Okay, well what I mean is going beyond the simple definition of no animal products used and expanding it to the extreme where nothing that ever touched an animal can be used.  Strict veganism is what I mean by expanding the definition.  There is nothing wrong with a person choosing to incorporate all environmental concerns into their lifestyle choices, but I don't believe that every person who chooses to eat a vegan diet is as extreme as possible on this topic.  Maybe I am wrong about that, but I believe it has evolved to become more exclusive than in the past.  

I don't know what you mean by people using products that contain ingredients from animals and calling it vegan.  Please give an example so I know what we are talking about.

Incidentally, when I said I followed a vegan diet for about six months, what I meant to say was 'raw vegan' meaning no cooked foods.  Not the same as all vegans.  Just to clarify.  Nothing to do with the topic at hand.





shella said:


> I have been asked if I can make vegan soap. No animal products what so ever. I have had replys from some wonderful people but still have nt awnsered one main question. People have said theymake vegan soap either coconut oil olive oile tec but does not give me a simple non vegan soap recipe yes I have lookes online but after looking up the ingredients turns out some form of animal fat is hiden in the ingrdiance. I am not looking forAaunt Jamima recipe  Just a simple one.
> so far this is what I understantyou can use olive oil, coconut oil, butters. You can make some with just one oil. I will be trying that. Just need a little bit more info



What do you mean by animal fats hidden in the recipe? 

Simple vegan recipe:

100% olive oil + NaOH per your lye calculator.  That is a castile soap.  There is no animal fat in olive oil and none in lye.


Now to make sure you don't introduce animal products via your colorants, you'll have to watch out for some reds as not all are animal free.  But with a little research you can easily find colorants that are not made of animal products.  Or you can just make non-colored soap.


----------



## Dawni (Feb 6, 2019)

dibbles said:


> Ants and frogs and any displaced animals count, sure.

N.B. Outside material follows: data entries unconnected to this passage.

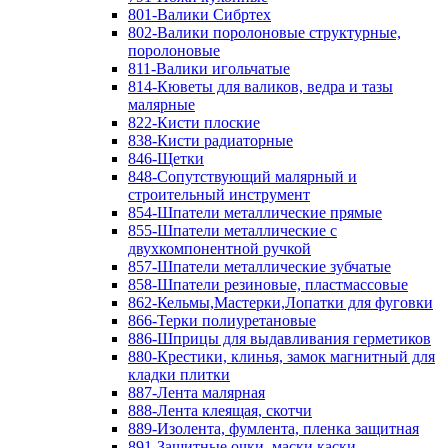
801-Валики Сибртех
802-Валики поролоновые структурные,
поролоновые
811-Валики игольчатые
814-Кюветы для валиков, ведра и тазы
малярные
822-Кисти плоские
838-Кисти радиаторные
846-Щетки
848-Сопутствующий малярный и
строительный инструмент
854-Шпатели металлические прямые
855-Шпатели металлические с
двухкомпонентной ручкой
857-Шпатели металлические зубчатые
858-Шпатели резиновые, пластмассовые
862-Кельмы,Мастерки,Лопатки для фуговки
866-Терки полиуретановые
886-Шприцы для выдавливания герметиков
880-Крестики, клинья, замок магнитный для
кладки плитки
887-Лента малярная
888-Лента клеящая, скотчи
889-Изолента, фумлента, пленка защитная
891-Защитные очки, маски,каски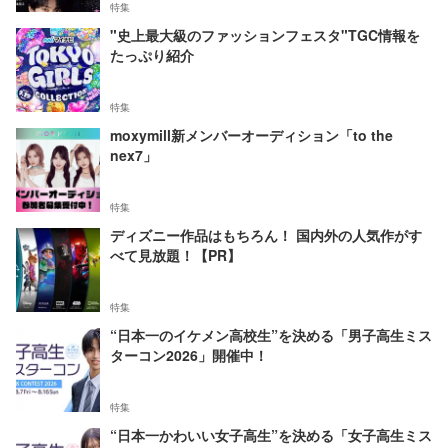
特集
"史上最大級のファッションフェスタ"TGC情報を
たっぷり紹介
特集
moxymill新メンバーオーディション「to the
nex7」
特集
ディズニー作品はもちろん！ 国内外の人気作がす
べて見放題！【PR】
特集
“日本一のイケメン高校生”を決める「男子高生ミス
ターコン2026」開催中！
特集
“日本一かわいい女子高生”を決める「女子高生ミス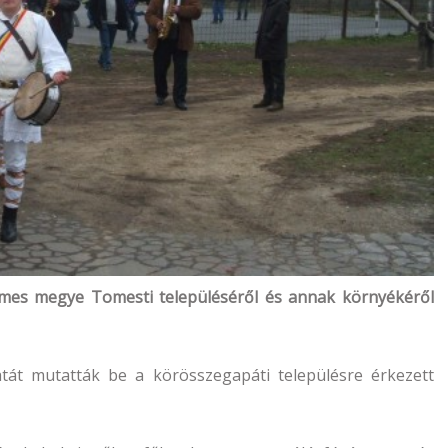
emes megye Tomesti településéről és annak környékéről
tát mutatták be a körösszegapáti településre érkezett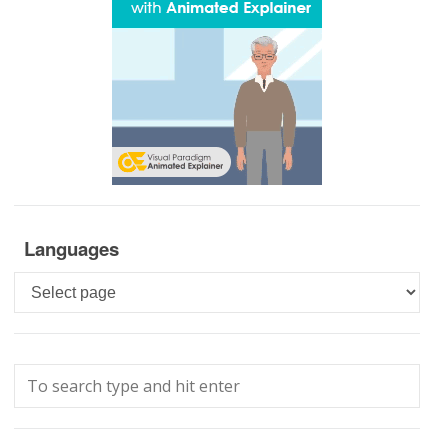
Languages
Languages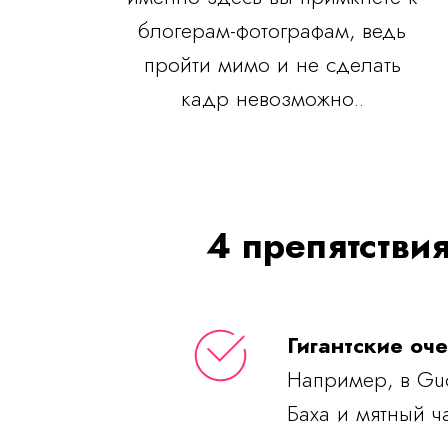
блогерам-фотографам, ведь
пройти мимо и не сделать
кадр невозможно..
4 препятстви
Гигантские оч
Например, в Guc
Баха и мятный ч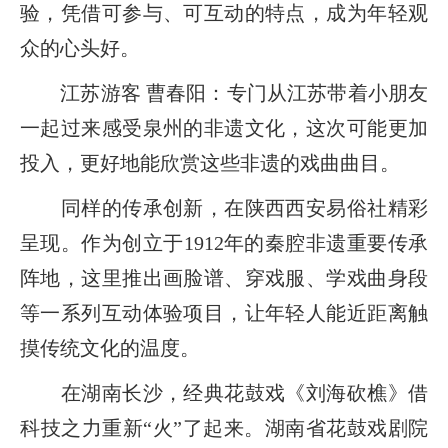
验，凭借可参与、可互动的特点，成为年轻观
众的心头好。
江苏游客 曹春阳：专门从江苏带着小朋友
一起过来感受泉州的非遗文化，这次可能更加
投入，更好地能欣赏这些非遗的戏曲曲目。
同样的传承创新，在陕西西安易俗社精彩
呈现。作为创立于1912年的秦腔非遗重要传承
阵地，这里推出画脸谱、穿戏服、学戏曲身段
等一系列互动体验项目，让年轻人能近距离触
摸传统文化的温度。
在湖南长沙，经典花鼓戏《刘海砍樵》借
科技之力重新“火”了起来。湖南省花鼓戏剧院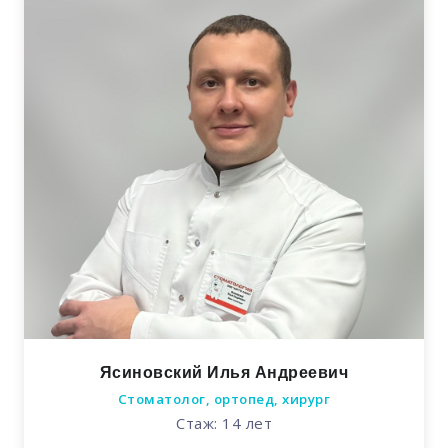
Ясиновский Илья Андреевич
Стоматолог, ортопед, хирург
Стаж: 14 лет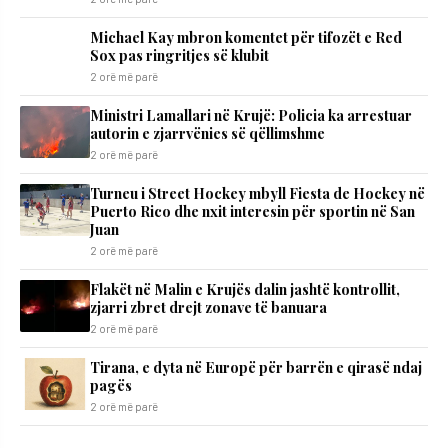
Michael Kay mbron komentet për tifozët e Red
Sox pas ringritjes së klubit
2 orë më parë
Ministri Lamallari në Krujë: Policia ka arrestuar
autorin e zjarrvënies së qëllimshme
2 orë më parë
Turneu i Street Hockey mbyll Fiesta de Hockey në
Puerto Rico dhe nxit interesin për sportin në San
Juan
2 orë më parë
Flakët në Malin e Krujës dalin jashtë kontrollit,
zjarri zbret drejt zonave të banuara
2 orë më parë
Tirana, e dyta në Europë për barrën e qirasë ndaj
pagës
2 orë më parë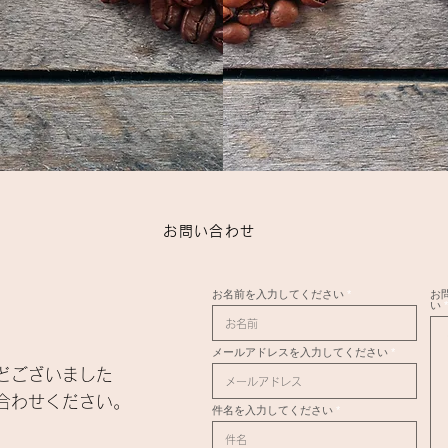
お問い合わせ
お名前を入力してください
お
い
メールアドレスを入力してください
どございました
合わせください。
件名を入力してください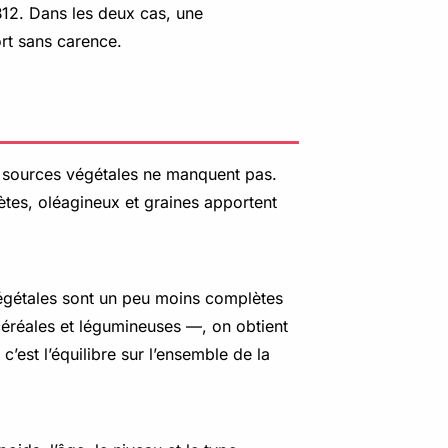
12. Dans les deux cas, une
ort sans carence.
les sources végétales ne manquent pas.
ètes, oléagineux et graines apportent
 végétales sont un peu moins complètes
réales et légumineuses —, on obtient
c’est l’équilibre sur l’ensemble de la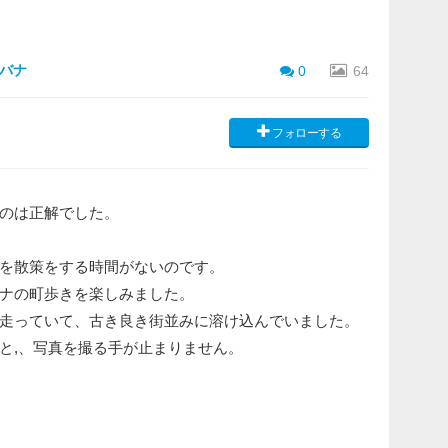
バナ
0
64
フォローする
のは正解でした。
を散策をする時間がないのです。
ナの町歩きを楽しみました。
走っていて、古き良き街並みに溶け込んでいました。
と,、写真を撮る手が止まりません。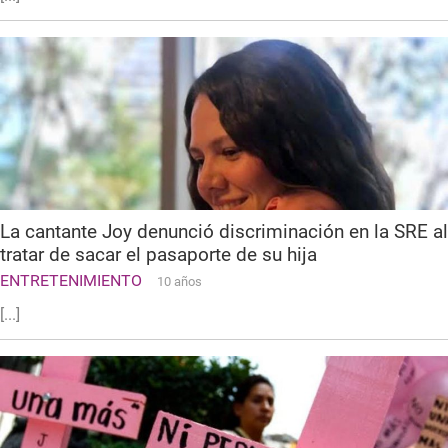
La cantante Joy denunció discriminación en la SRE al
tratar de sacar el pasaporte de su hija
ENTRETENIMIENTO
10 años
[...]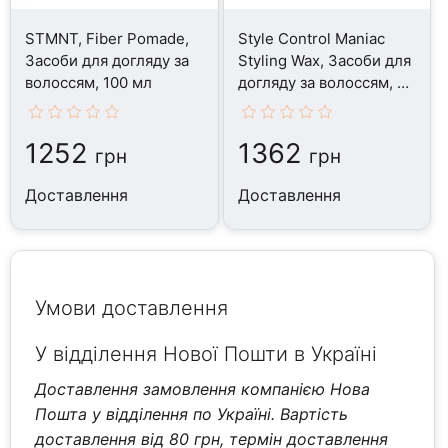
STMNT, Fiber Pomade,
Style Control Maniac
Засоби для догляду за
Styling Wax, Засоби для
волоссям, 100 мл
догляду за волоссям, 70
г
1252
1362
грн
грн
Доставлення
Доставлення
Умови доставлення
У відділення Нової Пошти в Україні
Доставлення замовлення компанією Нова
Пошта у відділення по Україні. Вартість
доставлення від 80 грн, термін доставлення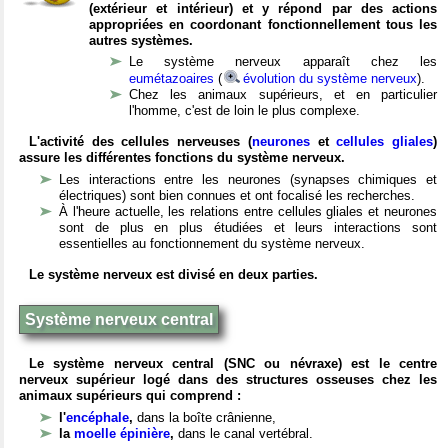
(extérieur et intérieur) et y répond par des actions
appropriées en coordonant fonctionnellement tous les
autres systèmes.
Le système nerveux apparaît chez les
eumétazoaires
(
évolution du système nerveux
).
Chez les animaux supérieurs, et en particulier
l'homme, c'est de loin le plus complexe.
L'activité des cellules nerveuses (
neurones
et
cellules gliales
)
assure les différentes fonctions du système nerveux.
Les interactions entre les neurones (synapses chimiques et
électriques) sont bien connues et ont focalisé les recherches.
À l'heure actuelle, les relations entre cellules gliales et neurones
sont de plus en plus étudiées et leurs interactions sont
essentielles au fonctionnement du système nerveux.
Le système nerveux est divisé en deux parties.
Système nerveux central
Le système nerveux central (SNC ou névraxe) est le centre
nerveux supérieur logé dans des structures osseuses chez les
animaux supérieurs qui comprend :
l'
encéphale
,
dans la boîte crânienne,
la
moelle épinière
,
dans le canal vertébral.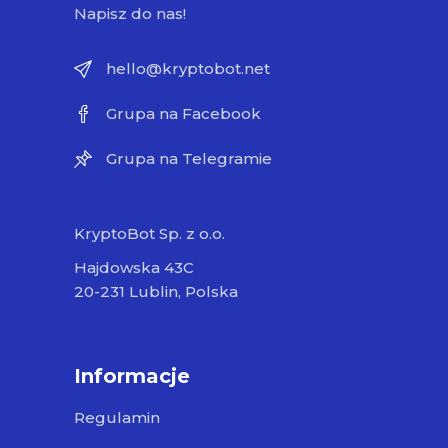
Napisz do nas!
hello@kryptobot.net
Grupa na Facebook
Grupa na Telegramie
KryptoBot Sp. z o.o.
Hajdowska 43C
20-231 Lublin, Polska
Informacje
Regulamin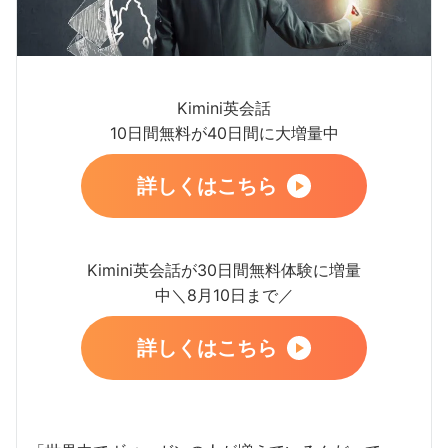
Kimini英会話
10日間無料が40日間に大増量中
詳しくはこちら
Kimini英会話が30日間無料体験に増量
中＼8月10日まで／
詳しくはこちら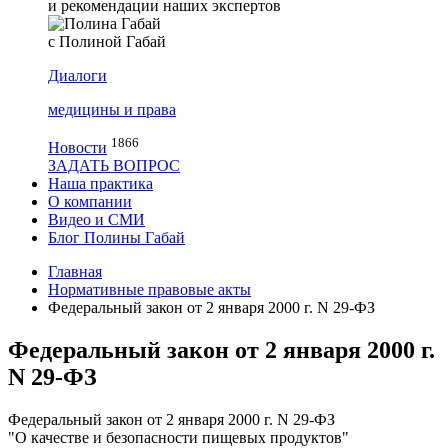
и рекомендации наших экспертов
с Полиной Габай
Диалоги
медицины и права
1866
Новости
ЗАДАТЬ ВОПРОС
Наша практика
О компании
Видео и СМИ
Блог Полины Габай
Главная
Нормативные правовые акты
Федеральный закон от 2 января 2000 г. N 29-ФЗ
Федеральный закон от 2 января 2000 г.
N 29-ФЗ
Федеральный закон от 2 января 2000 г. N 29-ФЗ
"О качестве и безопасности пищевых продуктов"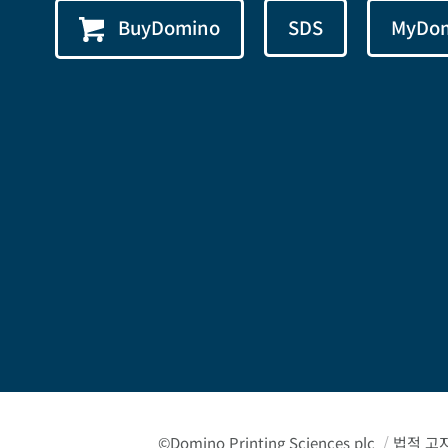
BuyDomino
SDS
MyDo
©Domino Printing Sciences plc
/
법적 고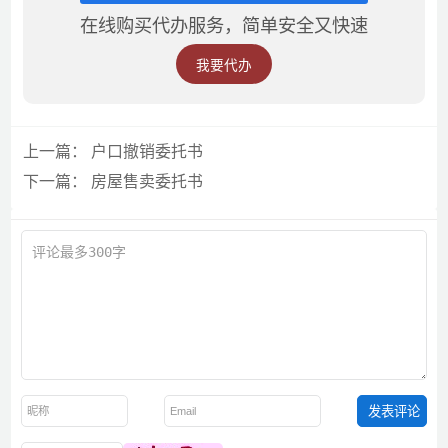
在线购买代办服务，简单安全又快速
我要代办
上一篇：
户口撤销委托书
下一篇：
房屋售卖委托书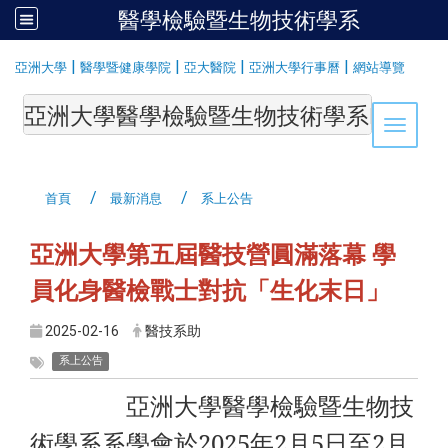
醫學檢驗暨生物技術學系
:::
|
|
|
|
亞洲大學
醫學暨健康學院
亞大醫院
亞洲大學行事曆
網站導覽
亞洲大學醫學檢驗暨生物技術學系Department of Medi
Toggle 
首頁
最新消息
系上公告
亞洲大學第五屆醫技營圓滿落幕 學
員化身醫檢戰士對抗「生化末日」
2025-02-16
醫技系助
系上公告
亞洲大學醫學檢驗暨生物技
術學系系學會於2025年2月5日至2月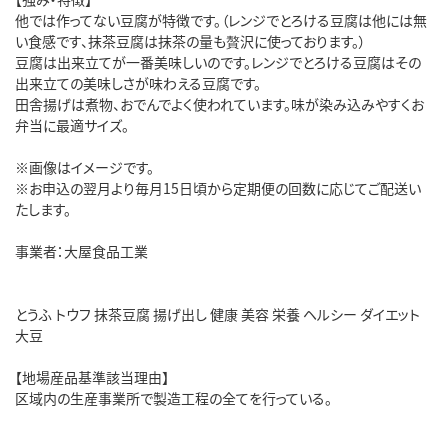
他では作ってない豆腐が特徴です。（レンジでとろける豆腐は他には無
い食感です、抹茶豆腐は抹茶の量も贅沢に使っております。）
豆腐は出来立てが一番美味しいのです。レンジでとろける豆腐はその
出来立ての美味しさが味わえる豆腐です。
田舎揚げは煮物、おでんでよく使われています。味が染み込みやすくお
弁当に最適サイズ。
※画像はイメージです。
※お申込の翌月より毎月15日頃から定期便の回数に応じてご配送い
たします。
事業者：大屋食品工業
とうふ トウフ 抹茶豆腐 揚げ出し 健康 美容 栄養 ヘルシー ダイエット
大豆
【地場産品基準該当理由】
区域内の生産事業所で製造工程の全てを行っている。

But orangutans are endangered and I think that leads to a lot of the focus on that whole issue.


But what about the endangered animals and frogs? Lol just messing around (peace!) but I still really believe the focus on endangered orangutans has a lot to with the fact that they are orangutans and not ants or frogs..


----------



## dibbles (Feb 6, 2019)

Dawni said:


> But what about the endangered animals and frogs? Lol just messing around (peace!) but I still really believe the focus on endangered orangutans has a lot to with the fact that they are orangutans and not ants or frogs..


I agree @Dawni.


----------



## penelopejane (Feb 6, 2019)

Dawni said:


> But what about the endangered animals and frogs? Lol just messing around (peace!) but I still really believe the focus on endangered orangutans has a lot to with the fact that they are orangutans and not ants or frogs..


I don't know about frogs.  We have a green and golden bell frog that has habitat along the east coast of NSW. Not matter what the development there is always an uproar incase it interferes with the frog's habitat.  The road's department had to widen a highway through one area and they had to build a dam on the side of the highway for the frogs.  I don't think there are any green and golden frogs there except for the toy ones pinned on the fence in protest about the whole ordeal.


----------



## SaltedFig (Feb 7, 2019)

Frogs are a good choice as environmental ambassadors ... they are like canaries for coal mines.


----------



## Dawni (Feb 7, 2019)

Yey for the frogs! 

I could not think of any other just then so I mentioned ants and frogs but I'm sure you guys get what I meant.

That's good to know.. Something new i learned today.


----------



## MarnieSoapien (Feb 7, 2019)

earlene said:


> Now to make sure you don't introduce animal products via your colorants, you'll have to watch out for some reds as not all are animal free.  But with a little research you can easily find colorants that are not made of animal products.  Or you can just make non-colored soap.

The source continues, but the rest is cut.